Sunday 6 October 2013

#CBR5 Book 125. "The Native Star" by M.K. Hobson

Page count: 346 pages
Rating. 4 stars

In an alternate Civil War America where magic not only exists, but is changing the world. Warlocks train as elite enforcers for the government, and there are all manner of glorious new inventions helped along by magic. Miss Emily Edwards is a witch living in rural Sierra Nevada, trying to compete against the shiny promises of mail order patent magics. Her adopted father, who taught her everything she knows, is now blind, and they're facing starvation and possibly worse unless Emily comes up with something clever soon. In her desperation, she casts a love spell on the most prosperous settler in town, but it backfires badly, and when she finds herself with a magical stone embedded in her hand, she's forced to leave town quickly before she's driven out.

Reluctantly accepting the aid of the pompous and and condescending college-trained New York warlock Dreadnought Stanton (who was sent to Emily's little town for unknown reasons), Emily finds herself pursued by several different factions of warlocks, all wanting the magical artifact she carries. They travel from San Francisco across the country, with their straits becoming more and more dire and their enemies more ruthless the closer they get to New York.

September's alt pick in Vaginal Fantasy Hangout turned out to be a very enjoyable book, if somewhat less raunchy than some of the books selected in the book club. While the book is set in an alternate universe, which isn't so much Steampunk as Magic-punk, and in America, rather than in Victorian England, which is so often the case, there is a lot to enjoy for a reader of inventive historical fiction. Emily makes some questionable choices at the beginning of the book, but it's clear that she does so out of sheer desperation, and she certainly has a whammy of karmic backlash because of her rash actions. Of unknown parentage, she ended up in the tiny village of Lost Pine when her dying mother, fleeing from some unknown threat, left her there as a child. Adopted by the local warlock, she's not particularly worldly, and not at all bothered with all the points of propriety and etiquette a young unmarried woman should probably consider. Having grown up in a tiny mountain community, she's also rather ignorant and sheltered about the ways of others. When they encounter a tribe of native Americans, she's both fearful and downright racist at first.

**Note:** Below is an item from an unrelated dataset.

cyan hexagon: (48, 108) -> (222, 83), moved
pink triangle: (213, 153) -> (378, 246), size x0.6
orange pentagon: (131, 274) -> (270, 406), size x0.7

She obviously shouldn't travel alone and unchaperoned with a near stranger, but needs must. The amazingly named Dreadnought Stanton is not exactly the travel companion she may have wished for, but he knows that the stone mysteriously lodged in her hand is important, and offers her money enough to help her father if she accompanies him to his mentor, so they can investigate the artifact further. Stanton starts the book as judgemental, supercilious, arrogant and condescending. He believes his own modern magical ways far superior to those of backwoods practitioners like Emily and Mr. Edwards. Despite his stuffiness and reserve, he clearly grows very protective of Emily, and determines to get her to New York safely, no matter what the cost.

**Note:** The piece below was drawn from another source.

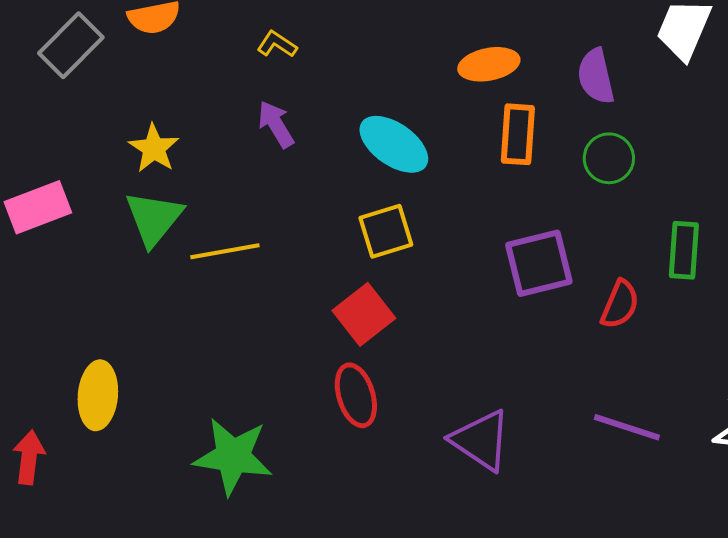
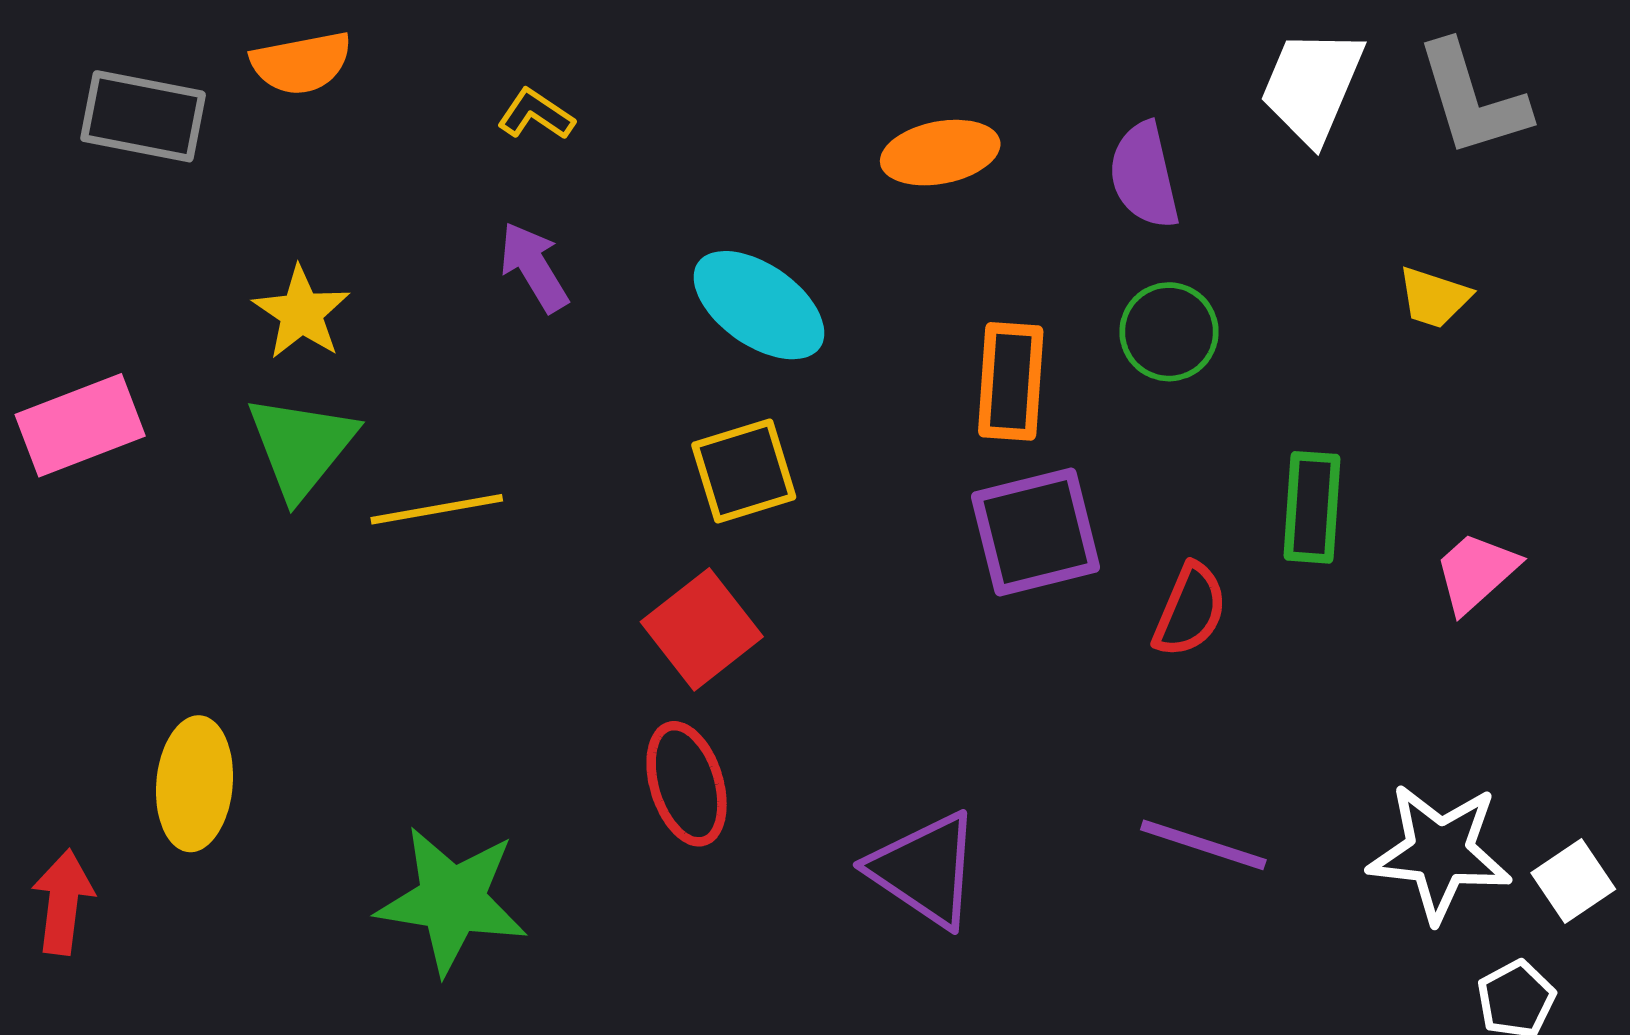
gray rectangle: (71, 45) -> (143, 116), turned 56
orange rectangle: (518, 134) -> (1011, 381), moved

For a debut novel, this has a very elaborate and well-plotted story, and the various magic systems featured over the course of the book were great. Neither branch of magic is presented as intrinsically worse than the others, although the evil warlocks seem to favour sinister blood magic and aren't afraid to kill to get what they want. I liked a post Civil War world where technology is being developed with the help of magic as well as science, and that there were factions within the book who equate magic with the Devil and want nothing to do with it. This is the first book in a series, so there are a number of mysteries, such as that of Emily's true parentage, set up. Not all of these things are resolved, but I'm assuming they will be later in the series.

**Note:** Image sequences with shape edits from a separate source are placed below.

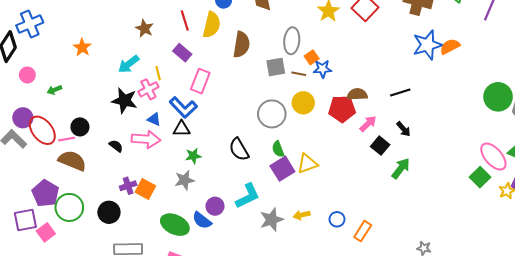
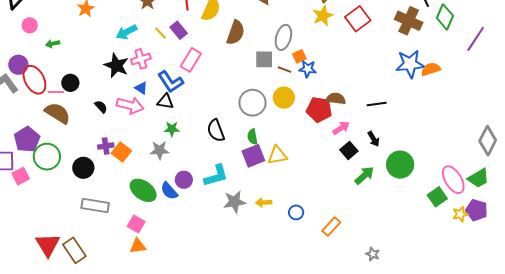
yellow line: (158, 73) -> (160, 33), moved, turned -40
green circle: (498, 97) -> (400, 165), moved
orange rectangle: (363, 231) -> (331, 227), moved

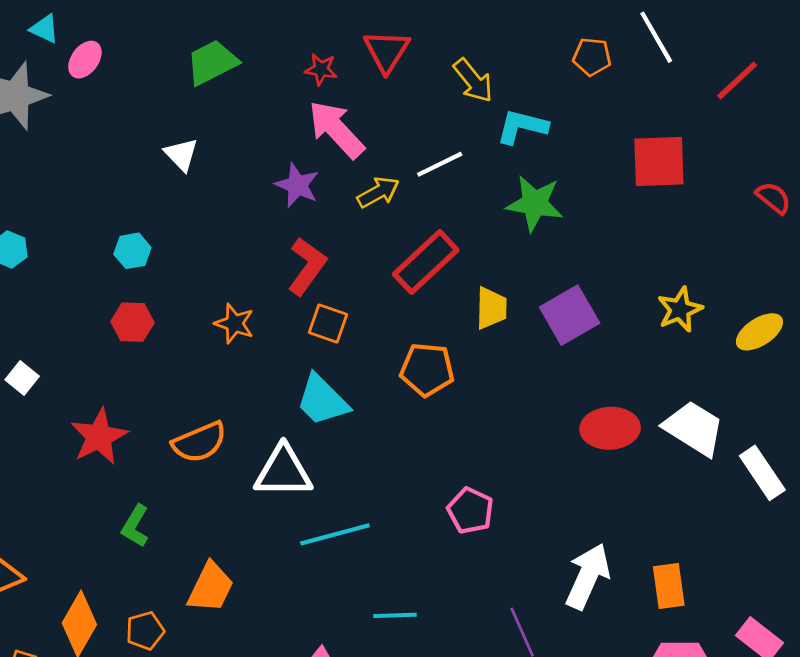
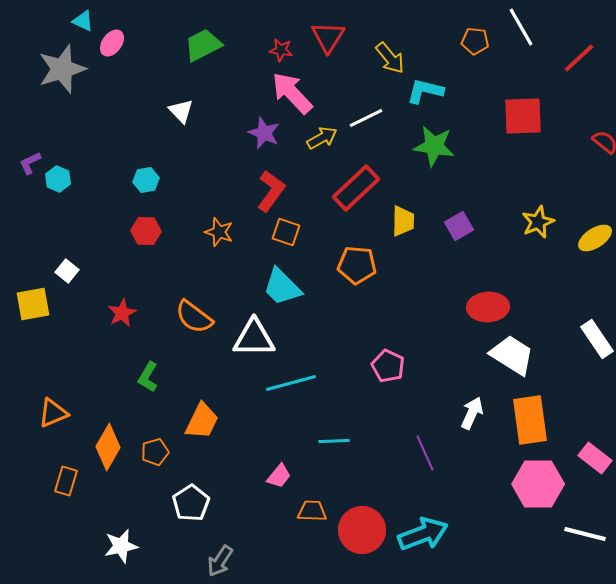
purple square: (570, 315) -> (459, 226), size x0.7
white trapezoid: (694, 428) -> (512, 355), moved
red star: (99, 437) -> (122, 313), size x0.7
orange semicircle: (199, 442) -> (194, 317), turned 60
white arrow: (588, 576) -> (472, 413), size x0.7
orange rectangle: (669, 586) -> (530, 420), size x1.5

Emily and Stanton travel across country, facing a great number of challenges, and obviously grow closer over the course of their journey. There is an underlying romantic subplot, but it's very gradually and so subtly developed, until the unresolved sexual tension is intense. It seems absolutely impossible at the start of the book that either main character would have any romantic interest in the other, but by the end of the book, it's quite obvious that they're a great match. I'd never heard of M.K. Hobson or her books before this, but will absolutely check out more books in the series, to find out what happens next.